Shares of Ross Stores ( ROST) fell Wednesday after the company said second-quarter profit dropped by almost half due in part to problems with a new merchandising system.

Further, the company reportedly said in a post-earnings conference call that it is operating with less visibility than it has in the past and that results so far in August have been softer than expected.

Ross said earlier Wednesday that it "made progress during the quarter in resolving many of the problems we have experienced with this new system. We continue to make progress addressing the information requirements most important to the buying process and believe that most of these data needs will be addressed in the next few weeks, with some planned to be complete later in the third quarter."

Shares of the company were lately off $1.21, or 5%, at $22.91, approaching their 52-week low of $21.98, reached on Aug. 4. Earlier in the session it seemed investors believed the company had dealt with the problems, as the stock rose about 2%.

Before the bell Wednesday, Ross said it earned $32.6 million, or 22 cents a share, in the three months ended July 31, compared with $54.6 million, or 35 cents a share, in the year-earlier period. Results included a non-cash charge of 7 cents a share from a write-down related to the company's former headquarters and distribution center. Sales in the quarter rose 4% to $1.01 billion, while same-store sales decreased 3%.

Analysts were expecting earnings of 29 cents a share on $1.02 billion in revenue.

"We believe our business in the second quarter was affected by problems associated with our new core merchandising system and the resulting limitations these placed on our ability to identify and respond to changes in customer trends -- especially in what appears recently to be a more difficult retail climate. This situation resulted in below-plan sales and a decline in gross margin," Ross said.
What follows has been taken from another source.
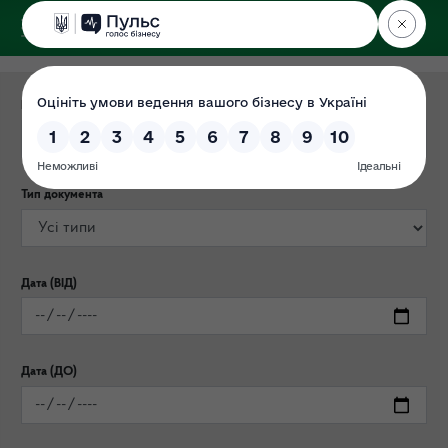
ДЕРЖЕКОІНСПЕКЦІЯ
Категорія публікації
Тип документа
Дата (ВІД)
Дата (ДО)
As a result, the Pleasanton, Calif.-based company sees lingering impacts on sales and earnings in the second half of 2004. It still expects to open 80 new stores in the year, however.

The company initially said May 19 that the new merchandising system had created temporary inventory problems, which it expected to hurt sales and margins in the near term. At that time, the company brought down its second-quarter forecast to below the consensus and guided third-quarter earnings to 33 cents to 35 cents a share. Ross has since revised its third-quarter guidance to a profit of 25 cents to 30 cents a share.

In the third quarter, the Wall Street consensus is for a profit of 27 cents a share at Ross, according to Thomson First Call. That would compare with 33 cents a share in the prior-year period.

Looking to the fourth quarter, the company said on Aug. 5 that it expects earnings of 44 cents to 49 cents a share; the analyst consensus is 46 cents a share. Ross earned 48 cents a share in the fourth quarter last year.